Personal information
- Full name: Bahrudin Atajić
- Date of birth: 16 November 1993 (age 32)
- Place of birth: Västervik, Sweden
- Height: 1.83 m (6 ft 0 in)
- Position: Striker

Youth career
- 0000–2009: Malmö FF
- 2010–2013: Celtic

Senior career*
- Years: Team / Apps / (Gls)
- 2013–2014: Celtic / 4 / (1)
- 2014: → Shrewsbury Town (loan) / 13 / (0)
- 2015: SJK / 19 / (1)
- 2016–2017: Žalgiris / 51 / (15)
- 2018: Landskrona BoIS / 14 / (0)
- 2018–2020: Mladost Doboj Kakanj / 43 / (7)
- 2021: Gżira United / 7 / (1)
- 2022–2023: BK Olympic / 38 / (2)
- 2024–2025: Bosnien Hercegovinas SK / 39 / (1)

International career
- 2013–2014: Bosnia and Herzegovina U21 / 3 / (0)

Managerial career
- 2025: FBK Balkan (assistant)
- 2026–: FBK Balkan

= Bahrudin Atajić =

Bosnian-Swedish footballer

Bahrudin Atajić (born 16 November 1993) is a Bosnian football manager and former player.

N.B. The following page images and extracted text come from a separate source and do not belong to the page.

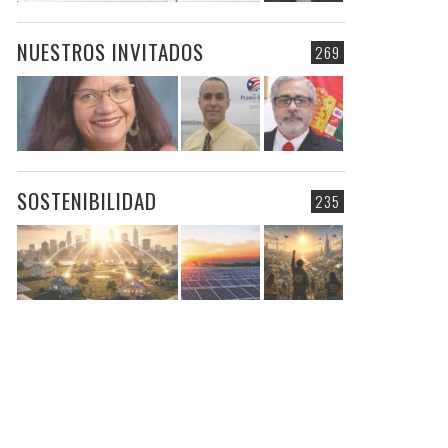
NUESTROS INVITADOS
269
SOSTENIBILIDAD
235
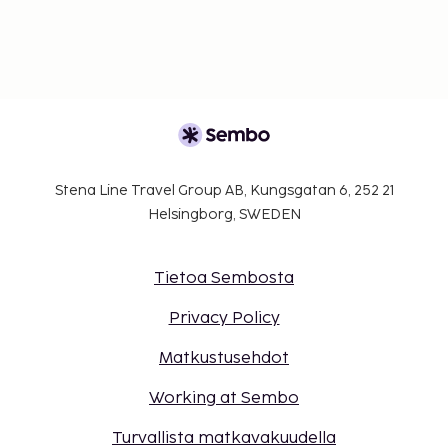
Stena Line Travel Group AB, Kungsgatan 6, 252 21
Helsingborg, SWEDEN
Tietoa Sembosta
Privacy Policy
Matkustusehdot
Working at Sembo
Turvallista matkavakuudella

He was born and grew up in Sweden and holds dual citizenship.

==Club career==
Atajić signed for Celtic in January 2010 from Malmö FF. After years playing for the under-20 and development squads, Atajić signed a new contract with the club in 2013 that would keep him until the end of the season. He made his senior debut on 19 May 2013, in the Scottish Premier League. He scored his first goal for Celtic in a 5–0 rout of Motherwell at Fir Park on 6 December 2013. After the match, Atajić said: "I came on against Motherwell earlier in the season for the last 12 minutes and managed to score a goal. It was my first senior goal and obviously I was delighted with that."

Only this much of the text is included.